The trend is also reflected in the recent European drug survey carried out in schools where it emerged that Malta has the highest rate of 15-year-olds who take cocaine when compared to their European peers. Caritas recently saw an increase in the number of cocaine addicts making use of its services, up from 3.2 per cent in 2004 to 24.3 per cent in 2008. At the same time, people seeking help for heroin abuse declined from 80 per cent in 2004 to 63.8 per cent in 2008.




13 Comments Comment

  1. Mario De Bono says:

    Bored yes. We are bored to bits with the same old stuff happening all over again. Either society is sick, or we have become too demanding. What’s worrying is the recent glut of cocaine on the market. I think that in times of financial stress more people turn to drugs, and more people have the ready cash to finance its purchase and distribution because they can’t invest in anything else.Thus the price goes down and it becomes more affordable, and usage goes up.

    Simplistic, you may think. Maybe, but that’s the way the cookie crumbles.

  2. KS says:

    Finally, they woke up…

  3. il-Ginger says:

    Yeah and I bet you most of them can’t even afford to feed their own children let alone support a future habit of 1000 Euros a month.

  4. Andrea says:

    Interesting, when you consider that cocaine abuse can cause delusions of grandeur! A bored megalomaniac sounds scary to me.

  5. Libertas says:

    I believe there is a huge sense of entitlement without responsibility here in Malta. Life has to be perfect and fabulous all the time. It’s never our own fault that it’s not – it’s always the government’s or someone else’s responsibility.

    This sense of entitlement is compounded with the problem of small communities: everybody knows everybody or someone who does. So we all feel terribly important, like the goldfish that swims from one side of the aquarium to the other and thinks it’s a whale that has crossed the ocean.

    It warps our mind. You see it everywhere – we have to have at least two rival organisations or more doing the same thing so that everyone can feel they’re notable. Pompous pretentious twits heading all kinds of could-be-useful organisations. The most ludicrous of arguments that pass as public debate in Malta usually targeted at a person, and not at an action or idea, or criticising minutiae.
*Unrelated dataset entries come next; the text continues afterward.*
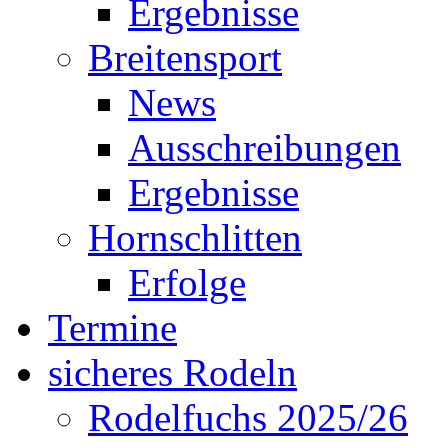
Ergebnisse
Breitensport
News
Ausschreibungen
Ergebnisse
Hornschlitten
Erfolge
Termine
sicheres Rodeln
Rodelfuchs 2025/26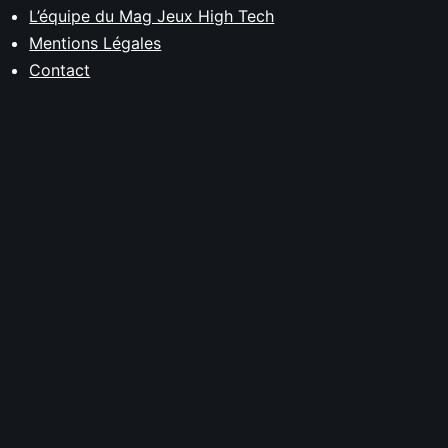
L’équipe du Mag Jeux High Tech
Mentions Légales
Contact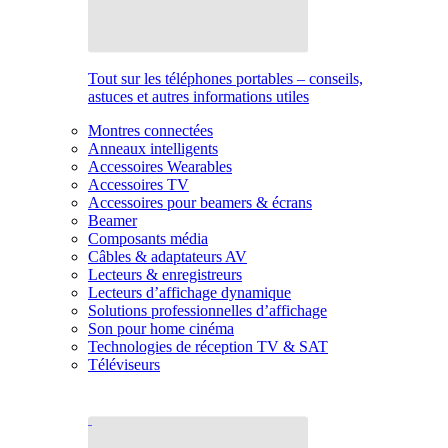
Tout sur les téléphones portables – conseils,
astuces et autres informations utiles
Montres connectées
Anneaux intelligents
Accessoires Wearables
Accessoires TV
Accessoires pour beamers & écrans
Beamer
Composants média
Câbles & adaptateurs AV
Lecteurs & enregistreurs
Lecteurs d’affichage dynamique
Solutions professionnelles d’affichage
Son pour home cinéma
Technologies de réception TV & SAT
Téléviseurs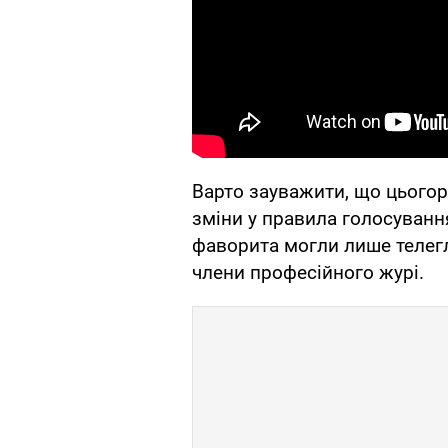
Варто зауважити, що цьогор
зміни у правила голосування
фаворита могли лише телегля
члени професійного журі.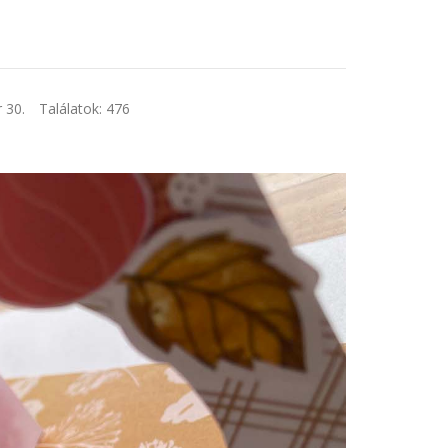
 30.
Találatok: 476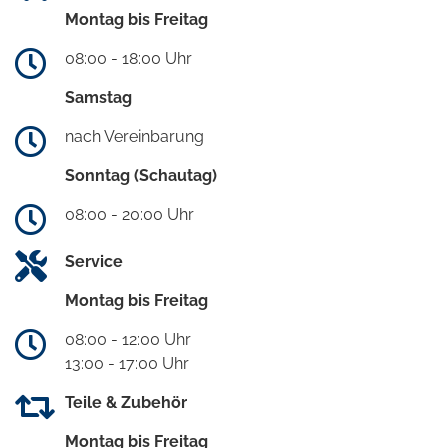
Montag bis Freitag
08:00 - 18:00 Uhr
Samstag
nach Vereinbarung
Sonntag (Schautag)
08:00 - 20:00 Uhr
Service
Montag bis Freitag
08:00 - 12:00 Uhr
13:00 - 17:00 Uhr
Teile & Zubehör
Montag bis Freitag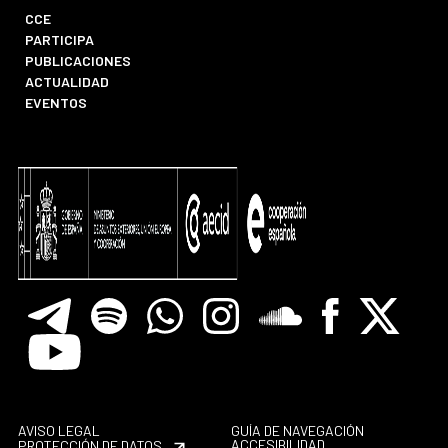
CCE
PARTICIPA
PUBLICACIONES
ACTUALIDAD
EVENTOS
Telegram
Spotify
Whatsapp
Instagram
Soundclore
Facebook
X
Youtube
AVISO LEGAL
GUÍA DE NAVEGACIÓN
ACCESIBILIDAD
PROTECCIÓN DE DATOS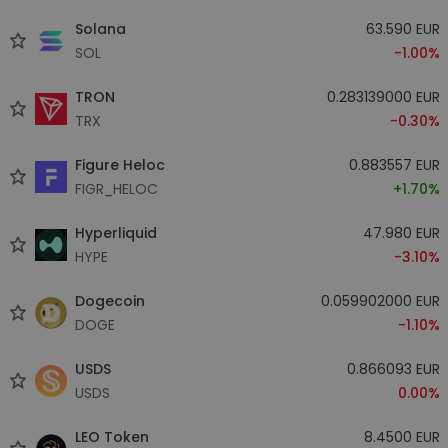
Solana
63.590 EUR
SOL
-1.00%
TRON
0.283139000 EUR
TRX
-0.30%
Figure Heloc
0.883557 EUR
FIGR_HELOC
+1.70%
Hyperliquid
47.980 EUR
HYPE
-3.10%
Dogecoin
0.059902000 EUR
DOGE
-1.10%
USDS
0.866093 EUR
USDS
0.00%
LEO Token
8.4500 EUR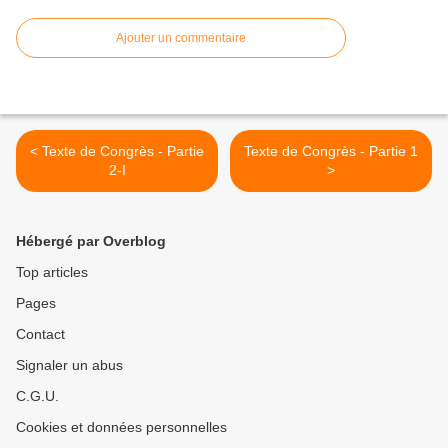
Ajouter un commentaire
< Texte de Congrès - Partie
Texte de Congrès - Partie 1
2-I
>
Hébergé par Overblog
Top articles
Pages
Contact
Signaler un abus
C.G.U.
Cookies et données personnelles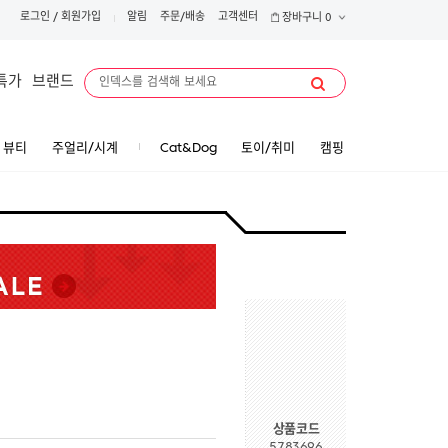
로그인
/
회원가입
알림
주문/배송
고객센터
장바구니
0
특가
브랜드
뷰티
주얼리/시계
Cat&Dog
토이/취미
캠핑
상품코드
5783696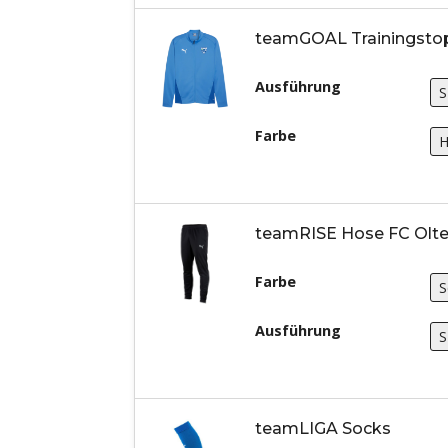
teamGOAL Trainingstop
Ausführung
Farbe
teamRISE Hose FC Olt
Farbe
Ausführung
teamLIGA Socks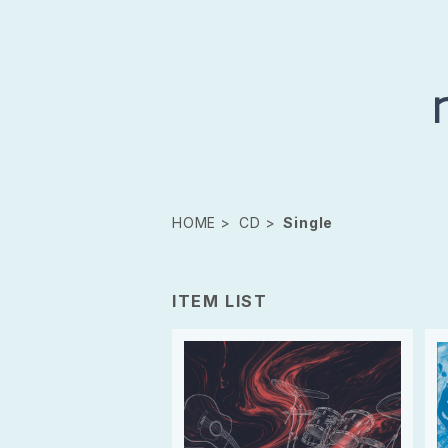
HOME
CD
Single
ITEM LIST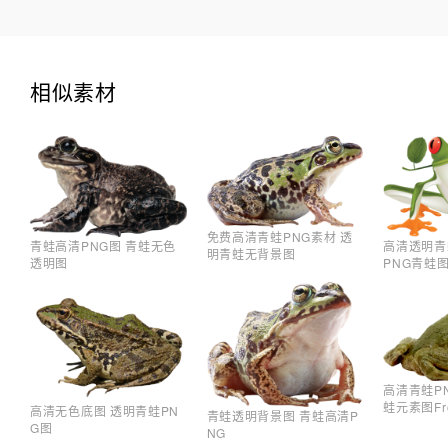
相似素材
免费高清青蛙PNG素材 透
青蛙高清PNG图 青蛙无色
高清透明青蛙
明青蛙无背景图
透明图
PNG青蛙
高清青蛙P
蛙元素图Fr
高清无色底图 透明青蛙PN
青蛙透明背景图 青蛙高清P
G图
NG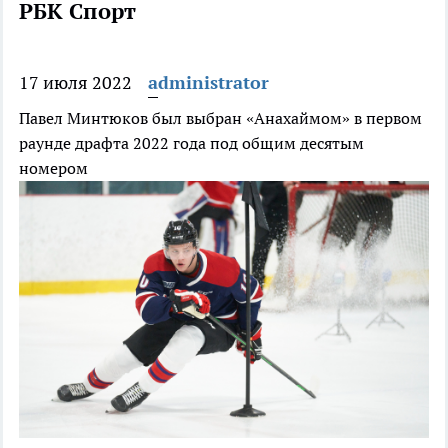
РБК Спорт
17 июля 2022
administrator
Павел Минтюков был выбран «Анахаймом» в первом
раунде драфта 2022 года под общим десятым
номером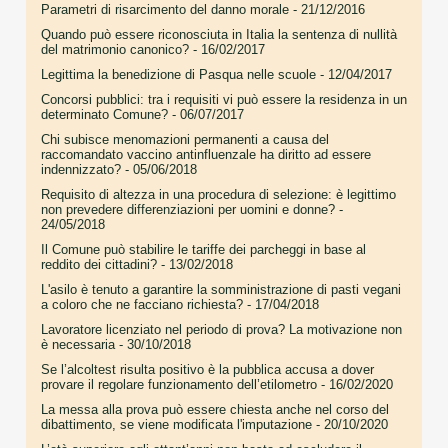
Parametri di risarcimento del danno morale
- 21/12/2016
Quando può essere riconosciuta in Italia la sentenza di nullità
del matrimonio canonico?
- 16/02/2017
Legittima la benedizione di Pasqua nelle scuole
- 12/04/2017
Concorsi pubblici: tra i requisiti vi può essere la residenza in un
determinato Comune?
- 06/07/2017
Chi subisce menomazioni permanenti a causa del
raccomandato vaccino antinfluenzale ha diritto ad essere
indennizzato?
- 05/06/2018
Requisito di altezza in una procedura di selezione: è legittimo
non prevedere differenziazioni per uomini e donne?
-
24/05/2018
Il Comune può stabilire le tariffe dei parcheggi in base al
reddito dei cittadini?
- 13/02/2018
L'asilo è tenuto a garantire la somministrazione di pasti vegani
a coloro che ne facciano richiesta?
- 17/04/2018
Lavoratore licenziato nel periodo di prova? La motivazione non
è necessaria
- 30/10/2018
Se l’alcoltest risulta positivo è la pubblica accusa a dover
provare il regolare funzionamento dell’etilometro
- 16/02/2020
La messa alla prova può essere chiesta anche nel corso del
dibattimento, se viene modificata l'imputazione
- 20/10/2020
    When we eventually realize that life cannot be as fabulous as we expect it to be and that we’re not as eminent as we pretend to be, then we have to take our kicks otherwise…

    The government should make (or help) every Maltese spend at least three months in a big anonymous capital somewhere. Then, for a few weeks, visit moribunds at hospital. Then we can get some perspective on life.

    • il-Ginger says:

      Sorry, but that is ridiculously naive.

    • mc says:

      Fully agree with the comment that there is “a huge sense of entitlement without responsibility.” This trait is all the more evident amongst certain expats who adopt a colonial attitude to tell us what is right or wrong. For example, a certain Lesley Gail Kreupl from Gharb wants to teach us what ODZ means. In today’s Independent she states; “In supporting such cases, it is about time that the Government realises that it is ruling a country which is a member of the European Union, i.e. a westernised, ostensibly civilised, country and not a 3rd world dictatorship!” What this patronising git fails to tell us is that in many parts of the EU, development in the countryside is rampant.

  6. I have serious doubts about the veracity of surveys of 15-year-olds. If for example the survey is written in a classroom rest assured that they are going to fill up shocking data. In their lunch break they’ll tell each other what they wrote and how shocking the survey will be. People who are on drugs would never bother to fill up a survey.

    I am not denying that there are 15-year-olds who may have a cocaine habit. What is the head count of these underage drug-users? Elsewhere one person is 0.0001% and in Malta the same increase would be reflected as 0.01% or more.